Hervé OTSCHUDI : Est-ce que, selon toi, les mesures prises par la BCC ont permis d’atténuer l’impact (négatif) de la pandémie sur l’activité bancaire ? Si oui, de quelle manière ?
Bob David NZOIMBENGENE : La Banque Centrale du Congo a réagi rapidement pour soutenir les banques établies en RDC, en prenant un certain nombre de mesures dont notamment la baisse du taux de la réserve obligatoire sur les dépôts à vue en monnaie nationale (de 2 à 0 %), le report, au mois de janvier 2022, de l’entrée en vigueur des dispositions relatives au relèvement du niveau du capital minimum des banques à l’équivalent en CDF de 50 MUSD, la non limitation du nombre de restructurations ou de rééchelonnements des créances tombées en souffrance durant la crise de COVID-19 et l’imposition aux banques de suspendre l’application des pénalités sur les créances en souffrance pendant crise.
A mon avis, toutes ces mesures n’ont pas d’impact significatif sur l’activité et la performance des banques. Néanmoins, elles ont un impact sur la conformité des banques à certaines instructions de la Banque Centrale du Congo.
Hervé OTSCHUDI : Certains changements règlementaires. Quels sont les changements qui auront un impact direct sur les clients (particuliers comme entreprises) des banques ? De quelle manière ?
Bob David NZOIMBENGENE : Nous pouvons répertorier ici deux changements importants :
- La non-limitation du nombre de restructurations ou de rééchelonnements des créances tombées en souffrance durant la crise de COVID-19 et l’imposition aux banques de suspendre l’application des pénalités sur les créances en souffrance pendant la crise constitue une vraie opportunité pour les clients en difficulté, de solliciter le rééchelonnement ou la restructuration de leurs crédits auprès de leurs banquiers. De la même manière, Ces clients vont bénéficier de la mesure relative à la non-application des pénalités de retard. Ce qui impacte positivement leur trésorerie et leur résultat financier de la période.
- Et le seconde est le rappel à l’ordre faite aux banques concernant le paiement de toute somme en francs congolais ou autre globalement égale ou supérieure à 10 000 dollars américains, qui ne peut pas être acquittée en espèces ou par titres au porteur. Malgré la dérogation prévue à l’instruction 15Bis de la BCC, les clients des banques devraient elles-mêmes veiller au respect strict de cette disposition. Car en cas d’inobservance, ils peuvent également être sanctionnés. D’où l’intérêt de limiter les transactions en espèces et de privilégier les transactions (paiements et recouvrements) via le circuit bancaire.

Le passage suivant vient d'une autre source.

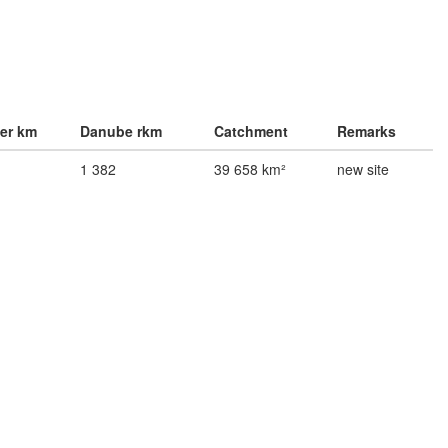
ver km
Danube rkm
Catchment
Remarks
1 382
39 658 km²
new site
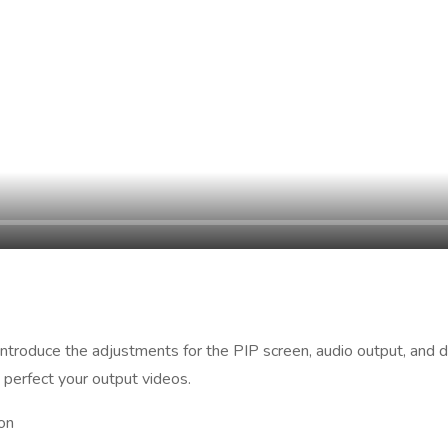
 introduce the adjustments for the PIP screen, audio output, and
 perfect your output videos.
on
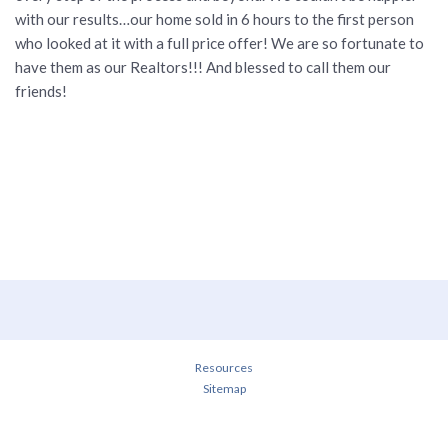
with our results…our home sold in 6 hours to the first person
who looked at it with a full price offer! We are so fortunate to
have them as our Realtors!!! And blessed to call them our
friends!
Resources
Sitemap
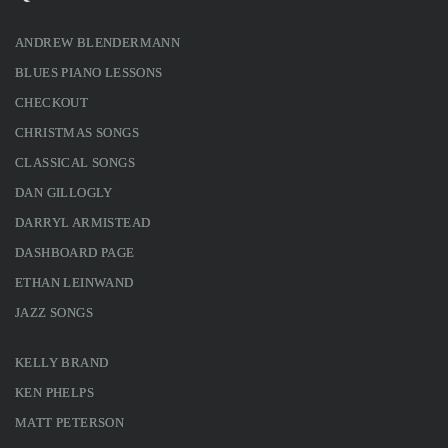
ANDREW BLENDERMANN
BLUES PIANO LESSONS
CHECKOUT
CHRISTMAS SONGS
CLASSICAL SONGS
DAN GILLOGLY
DARRYL ARMISTEAD
DASHBOARD PAGE
ETHAN LEINWAND
JAZZ SONGS
KELLY BRAND
KEN PHELPS
MATT PETERSON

Hervé OTSCHUDI : Comme tu l’as dit précédemment, cette dernière mesure devrait donner un coup de fouet au secteur bancaire. En effet, fini (officiellement) les achats en cash de propriétés à plusieurs millions de dollars…
Merci Bob d’avoir pris le temps de répondre à mes questions qui, j’en suis sûr, auront permis à nos lecteurs d’avoir une meilleure compréhension de l’état du secteur bancaire dans notre pays.